The million dollar question…. Is a colt broke if it lets you ride it around on its back?

The million dollar answer…. Depends on who you’re asking.

 

In my book, it doesn’t matter how well they carry you around. If you have to pull them around, they’re not broke.

For me, getting one soft through the face and through the body is the critical step in breaking horses. You can’t move forward until you have those elements in place. For a lot of people however, it’s just the opposite – the critical step for them is getting the horse to stand still or move without bucking. Reining comes later.

What exactly is “soft” and why is it so important?

Through the years there have been many great horseman try to define what softness is in a horse. Quite frankly, if you’re a horseman that loves to learn, your definition of softness will evolve and grow deeper as you learn.

Giving just a basic definition of softness so that you get the idea, softness is being able to get the horse to do something or move something without a lot of effort.

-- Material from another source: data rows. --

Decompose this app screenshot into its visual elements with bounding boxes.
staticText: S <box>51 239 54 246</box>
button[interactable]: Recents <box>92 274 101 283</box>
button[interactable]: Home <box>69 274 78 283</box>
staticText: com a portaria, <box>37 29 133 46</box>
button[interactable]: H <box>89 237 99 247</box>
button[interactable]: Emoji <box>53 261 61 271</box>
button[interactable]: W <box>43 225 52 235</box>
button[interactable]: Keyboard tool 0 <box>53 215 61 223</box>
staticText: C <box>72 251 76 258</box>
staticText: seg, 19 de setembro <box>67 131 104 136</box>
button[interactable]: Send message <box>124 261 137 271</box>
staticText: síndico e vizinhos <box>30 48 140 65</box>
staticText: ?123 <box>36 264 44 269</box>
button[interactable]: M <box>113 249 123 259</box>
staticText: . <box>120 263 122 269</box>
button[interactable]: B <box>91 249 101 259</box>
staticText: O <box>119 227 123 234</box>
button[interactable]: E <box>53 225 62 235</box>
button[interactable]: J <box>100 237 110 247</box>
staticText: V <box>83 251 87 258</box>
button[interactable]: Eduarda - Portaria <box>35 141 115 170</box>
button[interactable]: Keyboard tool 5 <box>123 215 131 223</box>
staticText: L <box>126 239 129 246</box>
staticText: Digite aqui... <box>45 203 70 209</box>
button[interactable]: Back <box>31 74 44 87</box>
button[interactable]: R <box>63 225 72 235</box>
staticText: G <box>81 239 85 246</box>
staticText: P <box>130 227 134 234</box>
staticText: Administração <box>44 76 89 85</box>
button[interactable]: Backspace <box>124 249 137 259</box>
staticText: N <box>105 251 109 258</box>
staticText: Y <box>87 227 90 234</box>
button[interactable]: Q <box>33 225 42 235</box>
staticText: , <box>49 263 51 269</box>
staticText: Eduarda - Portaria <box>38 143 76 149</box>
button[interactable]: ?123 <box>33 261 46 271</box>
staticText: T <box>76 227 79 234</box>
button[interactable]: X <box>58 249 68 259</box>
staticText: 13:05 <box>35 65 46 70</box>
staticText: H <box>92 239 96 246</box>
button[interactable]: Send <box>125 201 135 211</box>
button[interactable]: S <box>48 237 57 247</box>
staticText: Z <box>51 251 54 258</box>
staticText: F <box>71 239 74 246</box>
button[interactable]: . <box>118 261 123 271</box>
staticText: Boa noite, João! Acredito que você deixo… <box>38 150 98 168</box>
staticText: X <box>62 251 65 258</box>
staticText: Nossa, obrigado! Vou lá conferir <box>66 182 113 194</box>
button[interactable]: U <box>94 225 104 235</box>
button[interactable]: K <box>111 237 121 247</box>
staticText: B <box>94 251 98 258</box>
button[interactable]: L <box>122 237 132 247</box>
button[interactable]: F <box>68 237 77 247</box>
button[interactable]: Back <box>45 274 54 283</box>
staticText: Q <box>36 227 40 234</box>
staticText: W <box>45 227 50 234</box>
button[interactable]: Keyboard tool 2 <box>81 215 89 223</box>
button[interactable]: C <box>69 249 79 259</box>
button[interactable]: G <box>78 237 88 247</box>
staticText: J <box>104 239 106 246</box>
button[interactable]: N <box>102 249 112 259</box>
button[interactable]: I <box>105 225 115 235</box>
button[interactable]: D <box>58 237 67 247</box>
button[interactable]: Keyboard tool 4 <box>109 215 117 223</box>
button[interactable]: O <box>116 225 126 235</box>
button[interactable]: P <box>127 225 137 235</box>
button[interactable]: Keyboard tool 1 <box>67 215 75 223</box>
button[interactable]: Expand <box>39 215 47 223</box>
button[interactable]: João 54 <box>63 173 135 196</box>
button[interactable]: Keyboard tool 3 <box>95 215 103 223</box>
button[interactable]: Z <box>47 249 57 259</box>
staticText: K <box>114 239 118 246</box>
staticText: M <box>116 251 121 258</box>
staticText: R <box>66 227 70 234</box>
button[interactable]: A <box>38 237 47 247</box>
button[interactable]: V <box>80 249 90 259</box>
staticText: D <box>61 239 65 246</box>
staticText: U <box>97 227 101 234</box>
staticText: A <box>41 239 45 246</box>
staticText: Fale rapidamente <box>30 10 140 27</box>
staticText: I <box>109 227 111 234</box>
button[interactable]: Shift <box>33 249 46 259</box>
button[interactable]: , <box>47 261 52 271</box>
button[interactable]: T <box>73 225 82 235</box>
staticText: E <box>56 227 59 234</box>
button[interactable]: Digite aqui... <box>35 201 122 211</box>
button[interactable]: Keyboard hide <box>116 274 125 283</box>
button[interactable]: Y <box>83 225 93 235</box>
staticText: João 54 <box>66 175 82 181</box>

For instance, you ask a horse to bring its head around by pulling on the lead rope or the rein. A soft horse, you don’t have to pull in order to get the head around – they require a lot less effort. You only have to pick up. There’s a big difference in effort between pulling and just picking up a rein and that’s basically the beginning idea of softness.

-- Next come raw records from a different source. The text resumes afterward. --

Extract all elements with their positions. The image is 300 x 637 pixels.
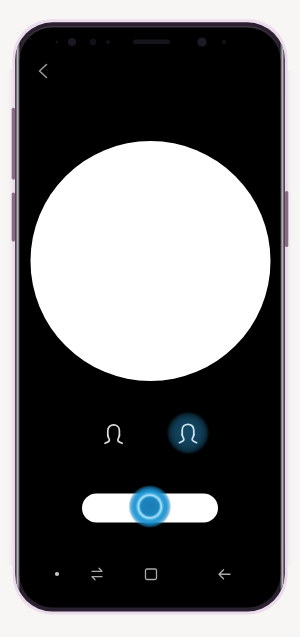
button[interactable]: Menu [39,557,75,591]
button[interactable]: Headphones [166,411,210,455]
button[interactable]: Back [207,557,243,591]
button[interactable]: Recent apps [79,557,115,591]
button[interactable]: Speaker [91,412,135,456]
button[interactable]: Volume slider [72,481,228,533]
button[interactable]: Back [23,51,63,91]
button[interactable]: Home [133,557,169,591]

Why is softness so important when it comes to progressing with breaking colts? I’ve found that it can literally mean the difference between staying and hitting dirt.

By now you’re probably asking how in the world getting a horse soft can keep you from falling off. It’s quite simple, actually. It boils down to timing and effort.

It takes more time to pull a horse’s head around than it does to just pick up. If a young horse starts to buck or rear, in order to control the feet you need to get control of the head quickly. If you’re having to pull instead of pick up, your horse has a better chance of getting a jump in on you before you get control.

As mentioned earlier, it takes more effort to pull than just pick up. It also requires more balance because of the leverage needed in order to pull. If your horse is acting up, most likely your balance is already in danger. Add the fact that you’re having to struggle to get your horse’s head around and you’re setting yourself up to quickly become unbalanced.

Those are just two elementary examples of why getting a horse soft prior to getting on is so important when it comes to breaking colts, just riding horses in general. True softness goes much deeper than that but it’s the foundation of everything that goes into an upper level finished horse that’s easy to ride.

 

Does your horse require a lot of effort to ride? If so, what can you work on to make your horse easier to ride?